Hint: The Hardy-Weinberg principle, also known as the Hardy- Weinberg equilibrium, model, theorem, or law, states in population genetics that allele and genotype frequencies in a population will remain constant in the absence of other evolutionary factors from generation to generation.

Complete answer:
Let’s assume that the given population is in Hardy-Weinberg equilibrium.

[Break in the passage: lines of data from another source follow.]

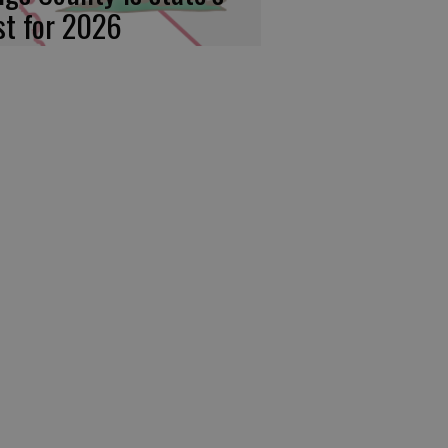
rst for 2026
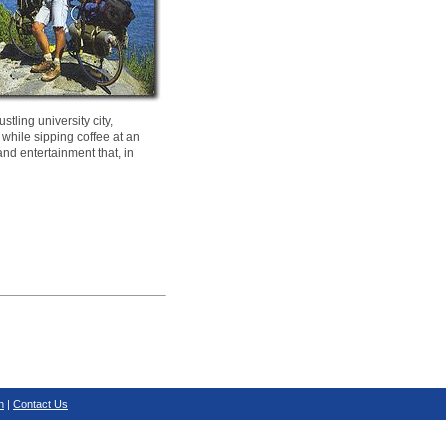
tling university city,
 while sipping coffee at an
and entertainment that, in
n
|
Contact Us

According to the Hardy- Weinberg principle,
${ p }+{ q }={ 1 }$
${ p }^{ 2 }+{ q }^{ 2 }+{ 2pq }={ 1 }$
Where frequencies of individuals (f) under random mating are
p is the dominant allele frequency.
Q is the recessive allele frequency.
f(AA) = ${ p }^{ 2 }$ for the AA homozygotes (dominant),
f(aa) = ${ q }^{ 2 }$ for the aa homozygotes(recessive),
and f(Aa) = 2pq for the heterozygotes.
Given,
${ q }^{ 2 }={ \cfrac { 40 }{ 100 } }$
So,
${ q }=\sqrt { 40/100 }$
${ q }={0.63 }$
Using equation ${ p }+{ q }={ 1 }$,
${ p }={ 1 }- { q }$
${ p }={ 0.37 }$
So, the correct answer is ‘${ 0.37 }$’.

Note:
- Here, the ratio of the frequency of dominant homozygotes and heterozygotes is given to create confusion.
- Without solving for the ratio of dominant homozygous and heterozygous, one can solve just using the data given for q ( homozygous recessive).
- The heterozygous individuals have one dominant allele and recessive allele but the phenotype is of the dominant allele.